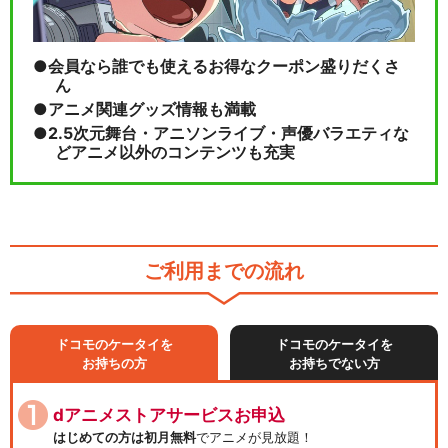
会員なら誰でも使えるお得なクーポン盛りだくさ
ん
アニメ関連グッズ情報も満載
2.5次元舞台・アニソンライブ・声優バラエティな
どアニメ以外のコンテンツも充実
ご利用までの流れ
ドコモのケータイを
ドコモのケータイを
お持ちの方
お持ちでない方
dアニメストアサービスお申込
はじめての方は初月無料
でアニメが見放題！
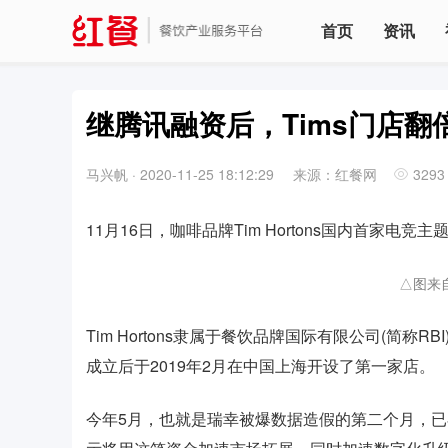
首页
资讯
继腾讯融资后，Tims门店
马兴帆
·
2020-11-25 18:12:29
来源：红餐网
3293
11月16日，咖啡品牌Tim Hortons国内首家
△图来自
Tim Hortons隶属于餐饮品牌国际有限公司(简称
成立后于2019年2月在中国上海开设了第一家店。
今年5月，也就是瑞幸被爆数据造假的第二个月，已在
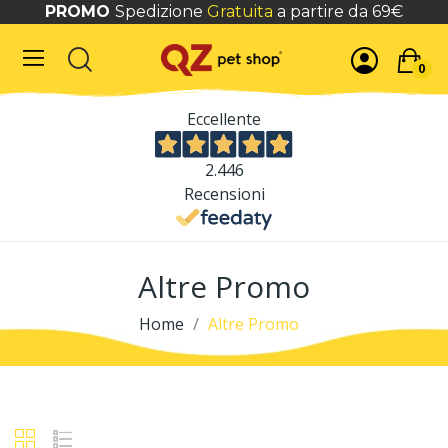
PROMO
Spedizione
Gratuita
a partire da 69€
0
Eccellente
2.446
Recensioni
Altre Promo
Home
Altre Promo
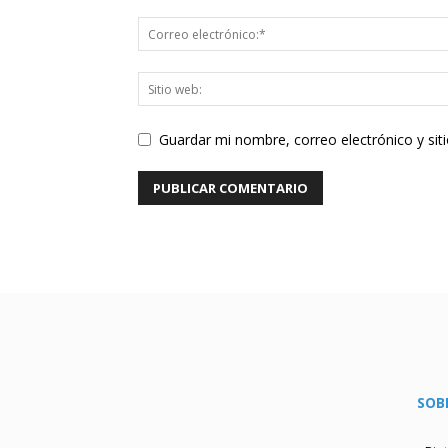
Guardar mi nombre, correo electrónico y si
SOB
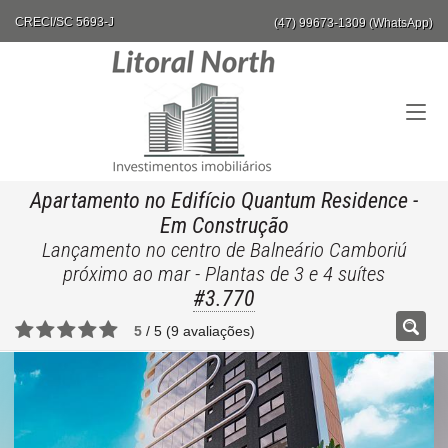
CRECI/SC 5693-J
(47) 99673-1309 (WhatsApp)
Apartamento no Edifício Quantum Residence
-
Em Construção
Lançamento no centro de Balneário Camboriú
próximo ao mar - Plantas de 3 e 4 suítes
#3.770
5
/
5
(
9
avaliações)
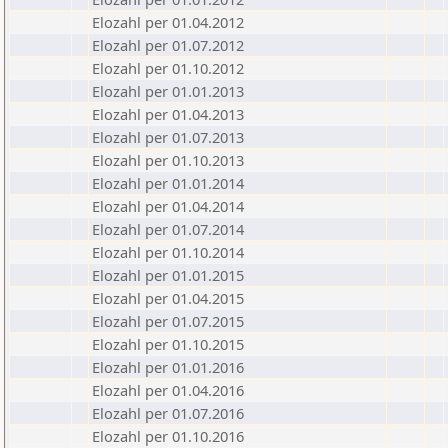
Elozahl per 01.04.2012
Elozahl per 01.07.2012
Elozahl per 01.10.2012
Elozahl per 01.01.2013
Elozahl per 01.04.2013
Elozahl per 01.07.2013
Elozahl per 01.10.2013
Elozahl per 01.01.2014
Elozahl per 01.04.2014
Elozahl per 01.07.2014
Elozahl per 01.10.2014
Elozahl per 01.01.2015
Elozahl per 01.04.2015
Elozahl per 01.07.2015
Elozahl per 01.10.2015
Elozahl per 01.01.2016
Elozahl per 01.04.2016
Elozahl per 01.07.2016
Elozahl per 01.10.2016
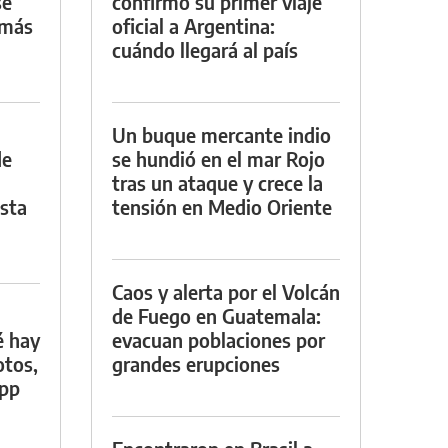
se
confirmó su primer viaje
 más
oficial a Argentina:
cuándo llegará al país
Un buque mercante indio
de
se hundió en el mar Rojo
tras un ataque y crece la
asta
tensión en Medio Oriente
Caos y alerta por el Volcán
de Fuego en Guatemala:
é hay
evacuan poblaciones por
otos,
grandes erupciones
App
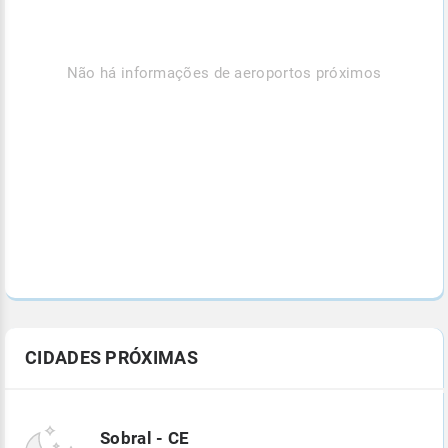
Não há informações de aeroportos próximos
CIDADES PRÓXIMAS
Sobral - CE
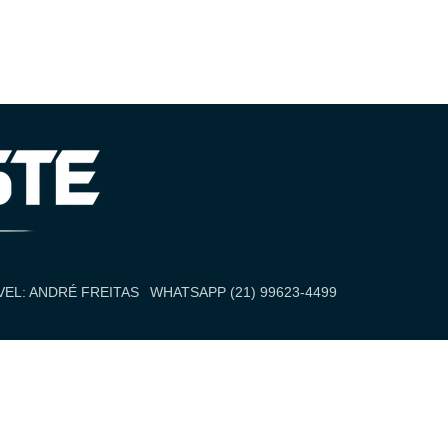
EL: ANDRÉ FREITAS
WHATSAPP (21) 99623-4499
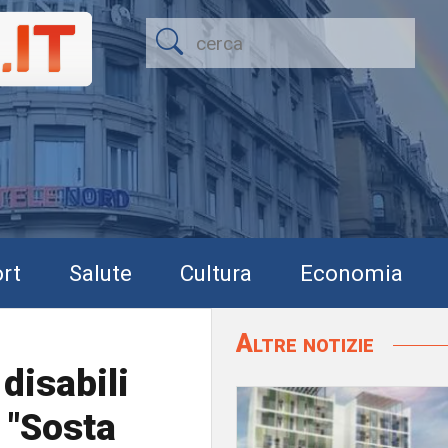
rt
Salute
Cultura
Economia
Altre notizie
disabili
a "Sosta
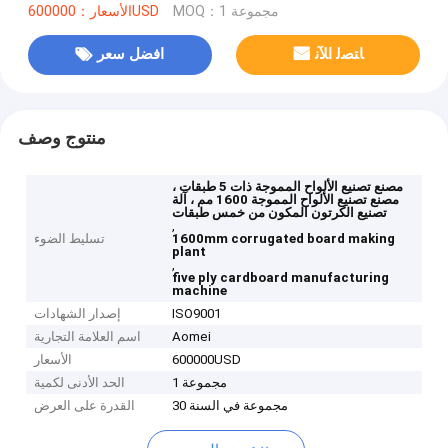
MOQ：1 مجموعة
الأسعار：600000USD
ﺎﺘﺼﻟ ﺍﻶﻧ
افضل سعر
منتوج وصف
مصنع تصنيع الألواح المموجة ذات 5 طبقات ،
مصنع تصنيع الألواح المموجة 1600 مم ، آلة
تصنيع الكرتون المكون من خمس طبقات
,
1600mm corrugated board making
تسليط الضوء
plant
,
five ply cardboard manufacturing
machine
ISO9001
إصدار الشهادات
Aomei
اسم العلامة التجارية
600000USD
الأسعار
1 مجموعة
الحد الأدنى لكمية
30 مجموعة في السنة
القدرة على العرض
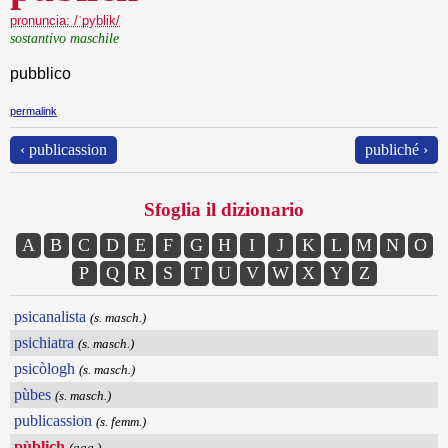
pronuncia: /ˈpyblik/
sostantivo maschile
pubblico
permalink
‹ publicassion
publiché ›
Sfoglia il dizionario
A
B
C
D
E
F
G
H
I
J
K
L
M
N
O
P
Q
R
S
T
U
V
W
X
Y
Z
psicanalista
(s. masch.)
psichiatra
(s. masch.)
psicòlogh
(s. masch.)
pùbes
(s. masch.)
publicassion
(s. femm.)
pùblich
(agg.)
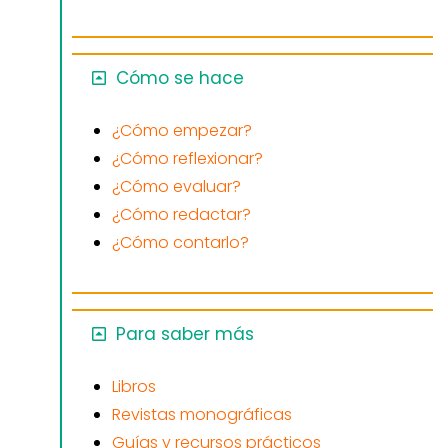
Cómo se hace
¿Cómo empezar?
¿Cómo reflexionar?
¿Cómo evaluar?
¿Cómo redactar?
¿Cómo contarlo?
Para saber más
Libros
Revistas monográficas
Guías y recursos prácticos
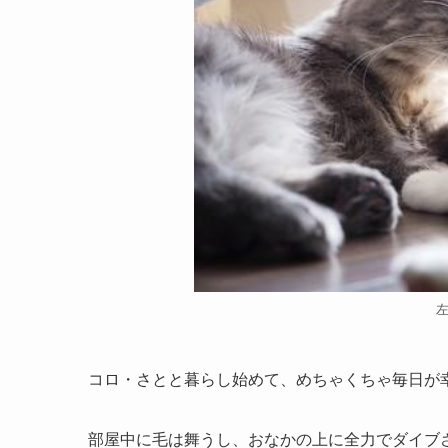
コロ・さとと暮らし始めて、めちゃくちゃ毎日が
部屋中に毛は舞うし、おなかの上に全力でダイブ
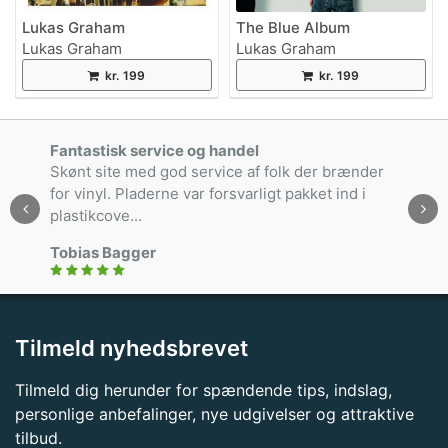
Lukas Graham
The Blue Album
Lukas Graham
Lukas Graham
kr. 199
kr. 199
Fantastisk service og handel
Skønt site med god service af folk der brænder
for vinyl. Pladerne var forsvarligt pakket ind i
plastikcove...
Tobias Bagger
Tilmeld nyhedsbrevet
Tilmeld dig herunder for spændende tips, indslag,
personlige anbefalinger, nye udgivelser og attraktive
tilbud.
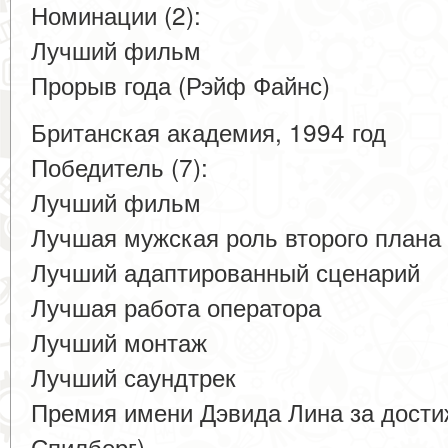
Номинации (2):
Лучший фильм
Прорыв года (Рэйф Файнс)
Британская академия, 1994 год
Победитель (7):
Лучший фильм
Лучшая мужская роль второго плана
Лучший адаптированный сценарий
Лучшая работа оператора
Лучший монтаж
Лучший саундтрек
Премия имени Дэвида Лина за дости
Спилберг)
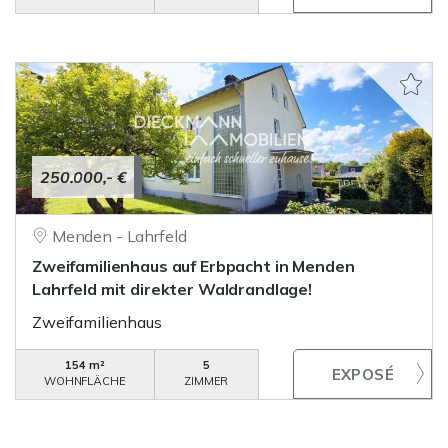
250.000,- €
Menden - Lahrfeld
Zweifamilienhaus auf Erbpacht in Menden
Lahrfeld mit direkter Waldrandlage!
Zweifamilienhaus
154 m²
5
WOHNFLÄCHE
ZIMMER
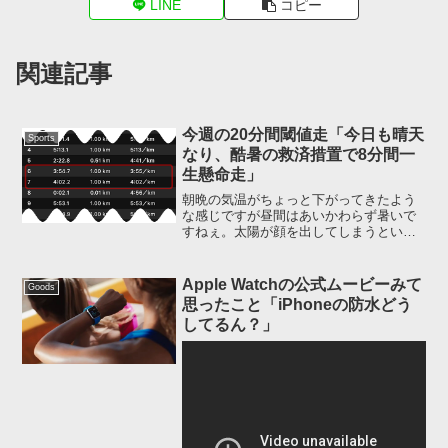
LINE
コピー
関連記事
今週の20分間閾値走「今日も晴天
Sports
なり、酷暑の救済措置で8分間一
生懸命走」
朝晩の気温がちょっと下がってきたよう
な感じですが昼間はあいかわらず暑いで
すねぇ。太陽が顔を出してしまうといか
んともしがたいです。今日も 30 度超え、
ドピーカンでしたので潔く「約 8 分間一
生懸命走」にしました、未練はありませ
Apple Watchの公式ムービーみて
Goods
ん(笑)8 月...
思ったこと「iPhoneの防水どう
してるん？」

| Task objective |
Every line of the listing above that contains "Лучшая" is to be copied.

| Exercise result |
Лучшая мужская роль второго плана
Лучшая работа оператора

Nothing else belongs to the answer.